Weight Bloodline – This goes back further but I will try to keep it short. Kamehameha had many wives and children from these wives. Among them was Kamaekalani Puipui with who he had a daughter named Haole. Haole married a sailing master by the name of Charles Copp. They had one daughter they named, Nancy Hannah Kamaekalani Copp, who married Henry Wilson Daniels. They had 11 children, one daughter and among the 11 was Amelia Hannah Elizabeth Daniels who married a man by the name of George Noa Weight. Together they had 7 kids, one to carry George’s name becoming a Jr. George Jr. married Carolyn Kaiuluakea Scholtz (who also has a deep tree) and they had 4 kids one being my grandfather Walter Weight. Walter Weight passed away sadly around my mother’s late teen years.
Walter Weight married Luella Bell and they had three daughters together.

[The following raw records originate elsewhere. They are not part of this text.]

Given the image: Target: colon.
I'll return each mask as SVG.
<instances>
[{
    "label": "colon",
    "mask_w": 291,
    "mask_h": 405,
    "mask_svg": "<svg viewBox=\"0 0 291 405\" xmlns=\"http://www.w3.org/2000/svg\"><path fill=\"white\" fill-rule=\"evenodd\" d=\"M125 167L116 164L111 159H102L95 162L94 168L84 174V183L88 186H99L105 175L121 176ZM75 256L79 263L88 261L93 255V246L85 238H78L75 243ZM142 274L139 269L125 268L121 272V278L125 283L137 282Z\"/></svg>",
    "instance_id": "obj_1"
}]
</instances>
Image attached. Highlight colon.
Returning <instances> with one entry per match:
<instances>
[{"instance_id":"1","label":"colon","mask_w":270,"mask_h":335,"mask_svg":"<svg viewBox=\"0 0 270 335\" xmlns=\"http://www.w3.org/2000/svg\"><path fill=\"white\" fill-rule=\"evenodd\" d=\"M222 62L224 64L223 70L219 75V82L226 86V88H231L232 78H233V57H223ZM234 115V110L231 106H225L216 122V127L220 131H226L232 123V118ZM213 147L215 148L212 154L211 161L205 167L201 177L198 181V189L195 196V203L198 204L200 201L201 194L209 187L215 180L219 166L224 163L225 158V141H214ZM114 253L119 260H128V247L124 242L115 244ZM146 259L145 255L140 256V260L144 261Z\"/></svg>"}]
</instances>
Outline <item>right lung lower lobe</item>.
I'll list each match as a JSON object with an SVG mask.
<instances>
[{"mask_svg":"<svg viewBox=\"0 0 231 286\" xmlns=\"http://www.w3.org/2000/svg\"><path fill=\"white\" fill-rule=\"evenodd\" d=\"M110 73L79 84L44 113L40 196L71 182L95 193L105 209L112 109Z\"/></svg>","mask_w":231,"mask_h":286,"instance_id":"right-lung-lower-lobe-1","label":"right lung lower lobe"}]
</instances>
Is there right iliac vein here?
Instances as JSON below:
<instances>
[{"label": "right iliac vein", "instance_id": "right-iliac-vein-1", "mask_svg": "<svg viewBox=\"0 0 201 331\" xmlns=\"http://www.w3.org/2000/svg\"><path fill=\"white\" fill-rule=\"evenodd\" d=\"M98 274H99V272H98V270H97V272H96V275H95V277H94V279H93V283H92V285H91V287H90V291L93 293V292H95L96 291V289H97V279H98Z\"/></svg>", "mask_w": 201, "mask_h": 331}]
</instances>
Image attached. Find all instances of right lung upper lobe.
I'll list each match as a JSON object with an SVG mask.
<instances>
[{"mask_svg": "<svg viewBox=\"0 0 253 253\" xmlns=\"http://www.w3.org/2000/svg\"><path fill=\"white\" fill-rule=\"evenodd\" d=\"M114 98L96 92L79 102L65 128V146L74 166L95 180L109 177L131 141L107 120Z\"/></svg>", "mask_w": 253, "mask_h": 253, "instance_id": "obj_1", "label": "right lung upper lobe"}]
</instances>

One was my mother Sally Weight who married my father to become a Wehrsig.
My mother was also a pillar of the community and loved by all who met her. Anyone who knew her, smiled as they read that. She graduated from Kamehameha School, Sally became part of the “League of Women Voters of Hawaii,” she was the leader of the Maui Unit in 1966. She went on to become the Director of Easter Seals, Kokua Nurses, and later went on to work at the Hawaii County, Office of Aging. She worked to get funding and designed and built a library to support caretakers with educational and informational material to help with such an emotionally demanding career. The library was near completion when she passed away. In her honor, the library was named after her and the late, great Mayor Billy Kenoi declared a day in her honor. She also worked and was adored by the kid’s groups at Hilo Missionary Church. She loved all her grandchildren dearly… but sadly would not meet two of them, as she passed less than a year before they were born. One is my son Toa.

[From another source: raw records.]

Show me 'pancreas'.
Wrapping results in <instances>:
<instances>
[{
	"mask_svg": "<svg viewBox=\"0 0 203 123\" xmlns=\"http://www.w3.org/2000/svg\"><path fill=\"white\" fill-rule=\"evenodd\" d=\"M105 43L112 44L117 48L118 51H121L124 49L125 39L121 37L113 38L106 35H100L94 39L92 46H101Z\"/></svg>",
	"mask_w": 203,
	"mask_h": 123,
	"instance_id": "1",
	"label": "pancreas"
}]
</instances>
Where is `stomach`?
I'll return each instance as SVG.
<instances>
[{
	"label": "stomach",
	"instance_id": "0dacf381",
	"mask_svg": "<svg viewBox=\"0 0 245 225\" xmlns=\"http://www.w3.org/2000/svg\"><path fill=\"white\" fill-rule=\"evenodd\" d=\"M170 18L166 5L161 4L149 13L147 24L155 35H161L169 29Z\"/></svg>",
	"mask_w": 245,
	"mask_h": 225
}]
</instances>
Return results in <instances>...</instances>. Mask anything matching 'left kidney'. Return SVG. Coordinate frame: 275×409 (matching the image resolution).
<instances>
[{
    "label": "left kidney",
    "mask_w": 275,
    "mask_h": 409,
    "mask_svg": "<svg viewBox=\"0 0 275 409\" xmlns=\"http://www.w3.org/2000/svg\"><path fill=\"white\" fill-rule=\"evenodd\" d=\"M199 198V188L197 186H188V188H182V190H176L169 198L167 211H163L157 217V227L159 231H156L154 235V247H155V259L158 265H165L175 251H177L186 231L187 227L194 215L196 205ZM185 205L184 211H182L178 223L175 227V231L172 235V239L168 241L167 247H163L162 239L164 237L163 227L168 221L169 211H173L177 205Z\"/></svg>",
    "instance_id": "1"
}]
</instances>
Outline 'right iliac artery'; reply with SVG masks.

Everyone named above along with countless others fought to survive so I could be here. Their legacy has been passed to me in my upbringing. With such a heritage, as many of us carry, My feet are planted deep in the soil of the Big Island. It is my turn to honor my Ohana.
Regardless of how this election goes, though being a part of the decision process will help, It will not change my direction. My compass is set. This will just allow me to strongly represent your voice. Let us bring value to this community together, as we honor our Ohanaʻs heritage.
Hawaiʻi is my home. Big Island is my heart. My community is my strength. Imua!